United States District Courts have jurisdiction over appeals of bankruptcy court decisions. 28 U.S.C. § 158(a). Orders in bankruptcy cases may be immediately appealed as final orders if they dispose of discrete disputes within the larger case. In re St. Charles Preservation Investors, Ltd., 112 B.R. 469, 471 (D.D.C. 1990). On appeal from a bankruptcy court, a district court "may affirm, modify, or reverse a bankruptcy judge's judgment, order, or decree, or remand with instruction for further proceedings. Findings of fact . . . shall not be set aside unless clearly erroneous, and due regard shall be given to the opportunity of the bankruptcy court to judge the credibility of witnesses." Fed. R. Bankr. P. 8013; see also In re Ford Johnson 236 B.R.510, 518 (D.D.C. 1999). In contrast, a district court reviews questions of law de novo on appeal. In re WPG, Inc., 282 B.R. 66, 68 (D.D.C. 2002) (citing Cooter & Gell v. Hartmarx Corp., 496 U.S. 384, 405, 110 S.Ct. 2447, 110 L.Ed. 2d 9359 (1990)).

The burden of proof is on the party that seeks to reverse the bankruptcy court's holding, and that "party must show that the court's holding was clearly erroneous as to the assessment of the facts . . . and not simply that another conclusion could have been reached." Ford Johnson, 236 B.R. at 218. In adversary proceedings, Federal Rule of Bankruptcy Procedure 7052 provides that the district court's review parallels review under Federal Rule of Civil Procedure 52(a). Fed. R. Bankr. P. 7052; Fed. R. Civ. P. 52(a). Thus, an appellate court applying the "clearly erroneous" standard is not entitled to "reverse the finding of the trier of fact simply because it is convinced that it would have decided the case differently. The reviewing court oversteps the bounds of its duty . . . if it undertakes to duplicate the role of the lower court." Anderson v. City of Bessemer, N.C., 470 U.S. 564, 573, 105 S.Ct. 1504, 1511, 84 L.Ed. 2d 518 (1985). As such, a finding of fact is clearly erroneous "when, although there is evidence to support it, the reviewing court on the entire evidence is left with the definite and firm conviction that a mistake has been committed." Ford Johnson, 236 B.R. at 518. (quoting United States v. U.S. Gypsum Co., 333 U.S. 364, 395, 68 S.Ct. 525, 542, 92 L.Ed. 746 (1948)).

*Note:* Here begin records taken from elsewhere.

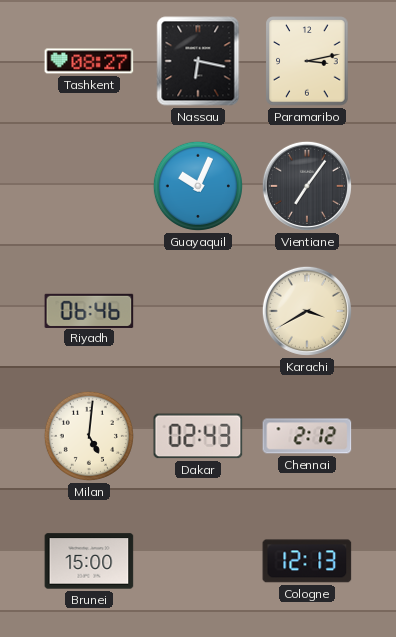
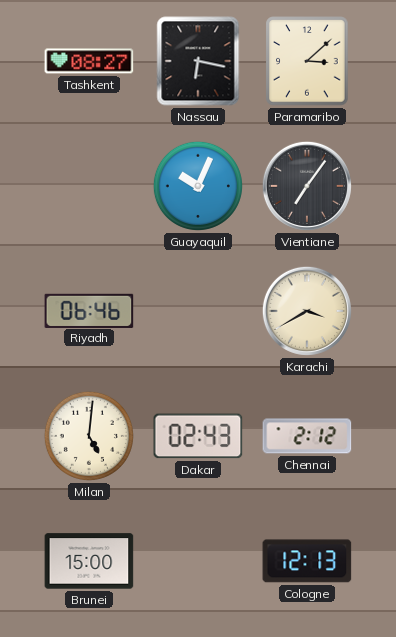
Paramaribo: 3:13 -> 3:08
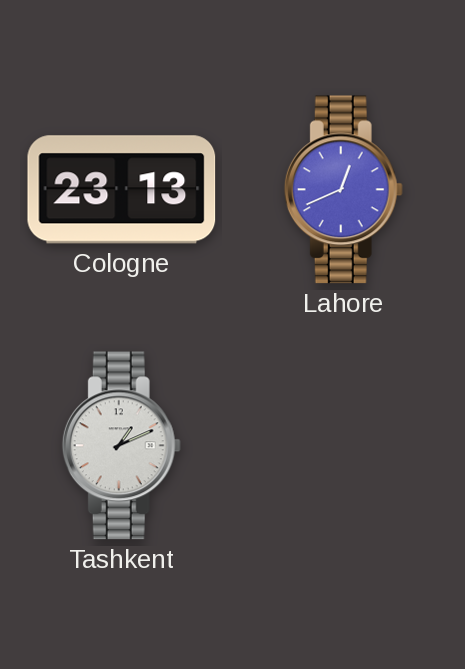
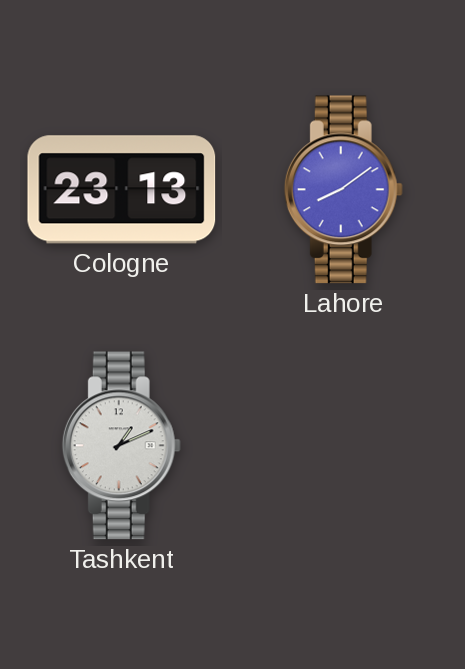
Lahore: 12:41 -> 8:09
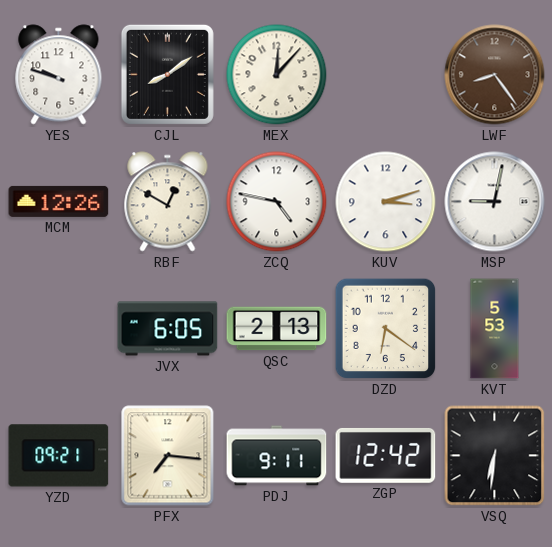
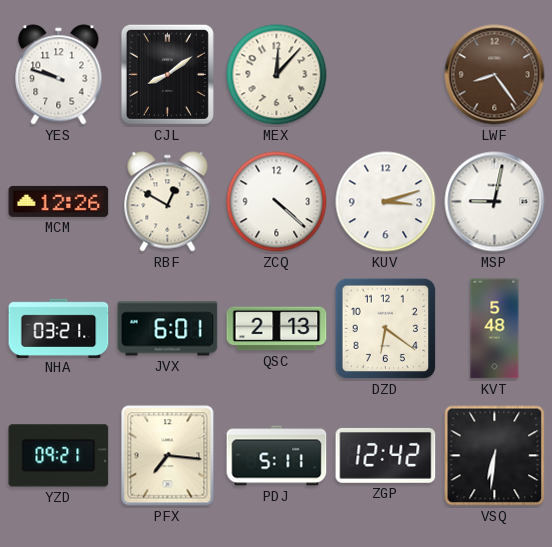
ZCQ: 4:47 -> 4:22
NHA: none -> 03:21
JVX: 6:05 -> 6:01
KVT: 5:53 -> 5:48
PDJ: 9:11 -> 5:11
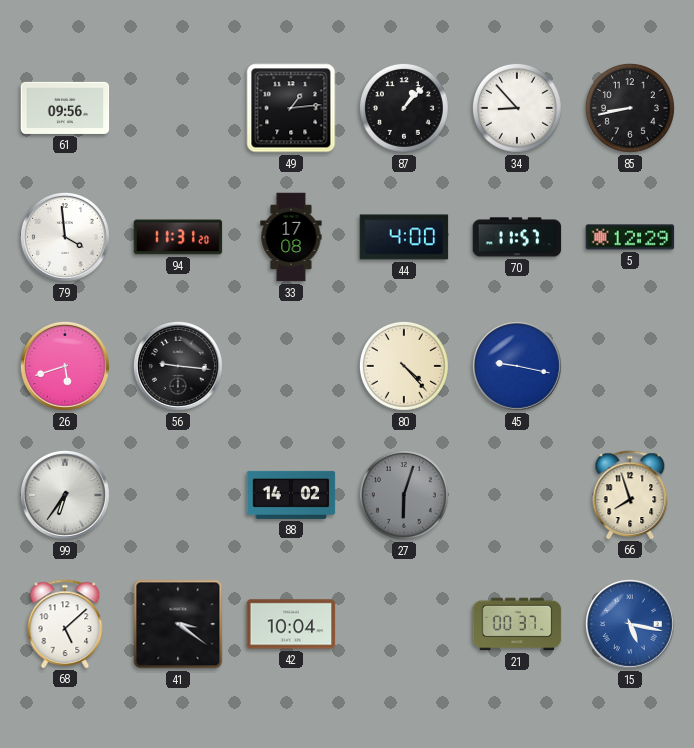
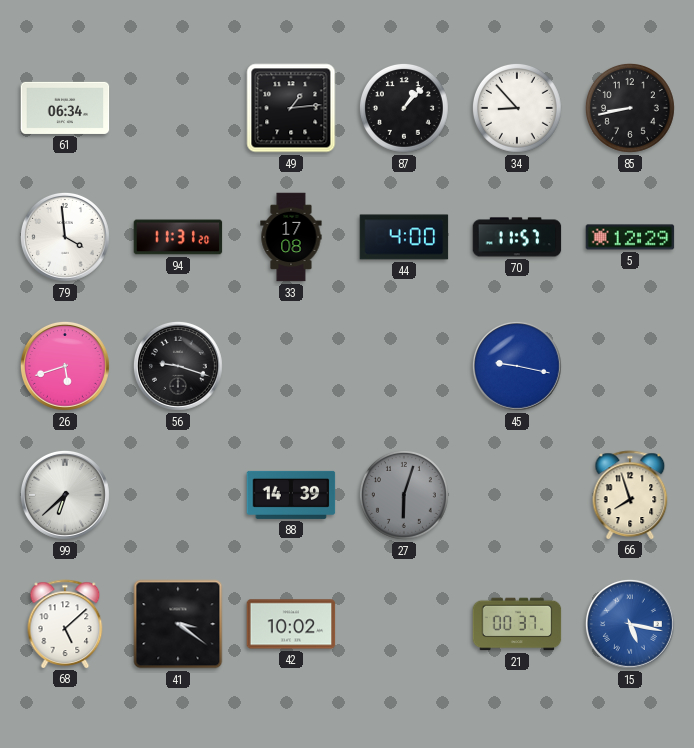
61: 09:56 -> 06:34
56: 9:16 -> 9:18
80: 4:23 -> none
99: 6:36 -> 6:38
88: 14:02 -> 14:39
42: 10:04 -> 10:02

Miles presents three arguments on appeal: 1) that the Bankruptcy Court erred as a matter of law in placing the burden of proof on Miles; 2) that the Bankruptcy Court erred in deciding that Miles had failed to prove reasonable cause for the abatement of the IRS's penalty charges; and 3) that the Bankruptcy Court erred in failing to require the IRS to follow ...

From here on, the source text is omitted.